#アキエゲート の追及① 安倍昭恵のスピリチュアル八紘一宇

連載タイトル変更について

これまで「カルト政権の淵源」という連載記事で書いてきましたが、スタンスを明確にするために、「#アキエゲート の追及」という連載タイトルに変更します。

首相夫人と取り巻きのカルト集団が、国政に介入している疑惑、それを私は「アキエゲート」と名付けます。選挙で選ばれてもいない、公務員ですらない巫女気取りの一私人が国政に関与し、民主主義国家の憲法秩序を崩壊させている。そして、それを安倍首相も知りながら放置しているのです。
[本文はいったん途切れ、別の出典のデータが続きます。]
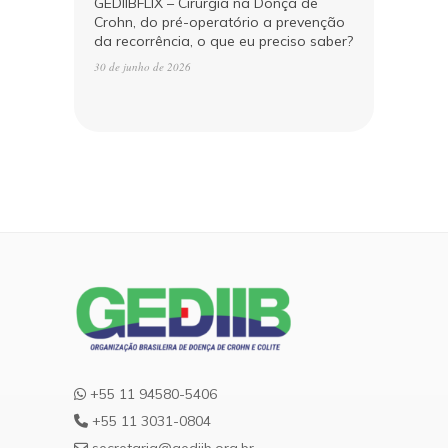
GEDIIBFLIX – Cirurgia na Donça de
Crohn, do pré-operatório a prevenção
da recorrência, o que eu preciso saber?
30 de junho de 2026
+55 11 94580-5406
+55 11 3031-0804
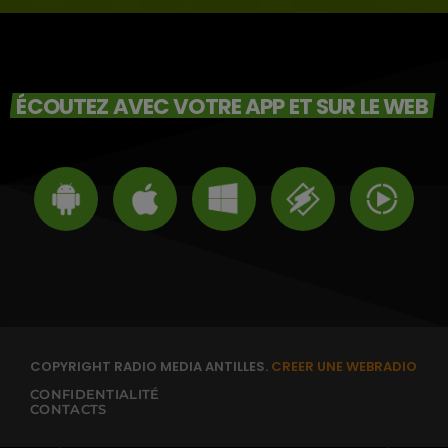
ÉCOUTEZ AVEC VOTRE APP ET SUR LE WEB
COPYRIGHT RADIO MEDIA ANTILLES.
CREER UNE WEBRADIO
CONFIDENTIALITÉ
CONTACTS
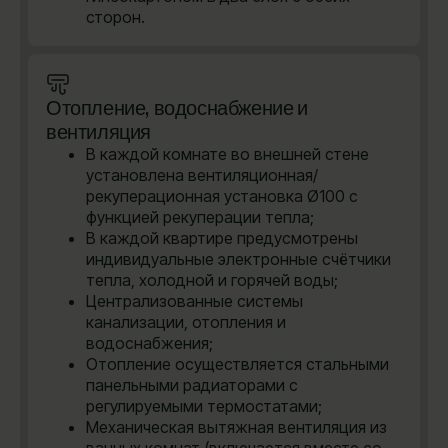
сторон.
Отопление, водоснабжение и
вентиляция
В каждой комнате во внешней стене
установлена вентиляционная/
рекуперационная установка Ø100 с
функцией рекуперации тепла;
В каждой квартире предусмотрены
индивидуальные электронные счётчики
тепла, холодной и горячей воды;
Централизованные системы
канализации, отопления и
водоснабжения;
Отопление осуществляется стальными
панельными радиаторами с
регулируемыми термостатами;
Механическая вытяжная вентиляция из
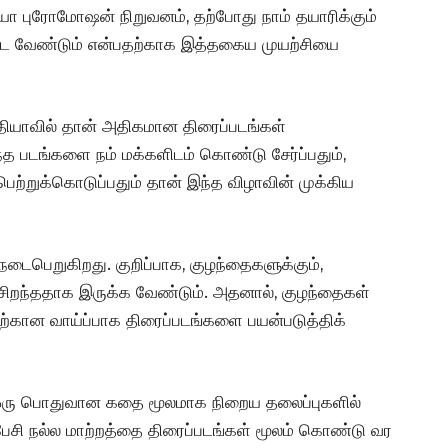
ியா புரோமோஷன் நிறுவனம், தற்போது நாம் தயாரிக்கும்
கப்பட வேண்டும் என்பதற்காக இத்தகைய முயற்சியை
்தியாவில் தான் அதிகமான திரைப்படங்கள்
ந்த படங்களை நம் மக்களிடம் கொண்டு சேர்ப்பதும்,
ற்றுக்கொடுப்பதும் தான் இந்த விழாவின் முக்கிய
 நடைபெறுகிறது. குறிப்பாக, குழந்தைகளுக்கும்,
சிறந்ததாக இருக்க வேண்டும். அதனால், குழந்தைகள்
ற்கான வாய்ப்பாக திரைப்படங்களை பயன்படுத்திக்
 ஒரு பொதுவான கதை மூலமாக நிறைய தலைப்புகளில்
் பேசி நல்ல மாற்றத்தை திரைப்படங்கள் மூலம் கொண்டு வர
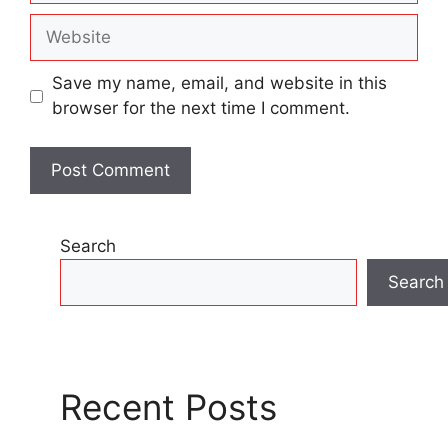
Website
Save my name, email, and website in this
browser for the next time I comment.
Search
Search
Recent Posts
民主主義を守るため、私はこの連載で、安倍政権の実像を皆さんに伝えていきます。

転載にあたって

これから、『月刊菅野完 Gesellschaft』に連載中の私の論考、「カルト国家の淵源」を、編集部の許可をいただき、大幅加筆・修正の上で、Noteに転載していきます。

なかなか入手しづらい媒体なので、こうしてアクセスしやすい形で公開させていただけることを、大変嬉しく思います。
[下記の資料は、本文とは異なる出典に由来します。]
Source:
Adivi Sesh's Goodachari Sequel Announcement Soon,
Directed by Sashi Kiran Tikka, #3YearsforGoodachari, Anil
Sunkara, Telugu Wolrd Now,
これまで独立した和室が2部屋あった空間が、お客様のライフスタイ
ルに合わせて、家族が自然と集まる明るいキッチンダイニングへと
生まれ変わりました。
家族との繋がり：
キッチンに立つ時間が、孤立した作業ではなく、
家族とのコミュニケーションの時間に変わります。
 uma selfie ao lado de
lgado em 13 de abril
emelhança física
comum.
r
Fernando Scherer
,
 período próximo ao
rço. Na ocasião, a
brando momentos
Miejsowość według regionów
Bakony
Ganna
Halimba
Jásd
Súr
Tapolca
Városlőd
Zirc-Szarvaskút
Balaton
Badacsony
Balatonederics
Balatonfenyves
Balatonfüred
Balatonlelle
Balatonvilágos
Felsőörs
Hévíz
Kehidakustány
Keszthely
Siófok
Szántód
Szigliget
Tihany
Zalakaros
既存の購読者に不利益にならないように、原則として有償での公開となります。初回記事(本記事)は無料とさせていただきます。

この論考を通じて、通常の政治分析とは全く異なる角度から、安倍政権の実態に迫っていきます。つまり、安倍昭恵を「巫女」として擁するある特定のカルト集団が、彼女を通じて政権へと介入している様を、豊富な公開資料をもとに解明していきます。

その過程で、昭恵が主導した伊勢志摩サミットの「宗教的意味」や、官公庁ぐるみで新興宗教の宣伝イベントを後援していたり、などの現政権の実態についても明るみになっていくでしょう。

なぜこの大変な時期に、このような論考を公開するのか、そのような批判があるでしょう。これまでの「厚労省データ批判」シリーズなどの、データや論理的整合性を重視する論考とどのように折り合いをつけるのか、わかりにくいかもしれません。

しかし今だからこそ、私は安倍政権が持つ「カルト性」についての研究が必要だと考えています。

日本政府はいま、新型コロナウイルスの脅威への対処に失敗しつつあります。その背景には、明らかに「科学的思考」の軽視があります。すなわち、データをとり、正しく集計し、それに基づいて仮説を立て、実行し、検証する、その姿勢が完全に欠落しているのです。

安倍晋三の発言を見聞きし、彼の出す政策を虚心坦懐に精査する限り、彼がせいぜい1ヶ月で、新型コロナウイルス感染が収束すると信じていることは明らかです。安倍は「戦後最大の経済危機」と言い、「経済のV字回復」と言いますが、そこにはウイルス感染という現実問題についての認識はほとんど1つも見当たりません。全住所に配布するマスクにしても、現実的な防疫効果はほぼないことは明白です。

そして、ウイルスが観念ではなく現実的な存在である以上、観念的な対処を積み重ねつづける限り、事態は悪化の一途をたどるでしょう。

現政権の意思決定は、科学的思考の対極にあるものです。自分が信じたい世界だけを見て、自分が信じる通り・自分が言う通りの出来事が起きると信じ、そのために情報も組織もねじ曲げる。そして都合が悪い事柄はすべて外敵のせいにする。これが「カルト」思考です。

私たちが生き延びるためには、今まず私たち主権者は、安倍政権とはどのように思考する集団なのかを知ることが大切なのです。

連載を開始する前に、一言

私の論考は、ほとんどすべて公開資料に基づくものです。ありがたいことに、今の時代、安倍昭恵を含めて多くの当事者が、WebサイトやSNSに多数の「一次ソース」を残しています。私の結論や推測が正しいのか、ひとつひとつリンクをたどって確認していただければと存じます。

以下、本論に入ります。

カルト政権の淵源① 安倍昭恵のスピリチュアル八紘一宇

森友学園事件以後、日本のファーストレディーはオカルトにかぶれていると言われている。しかし週刊誌の報道などで興味本位の記事は見られるが、その信仰について系統立てた解説は存在しない。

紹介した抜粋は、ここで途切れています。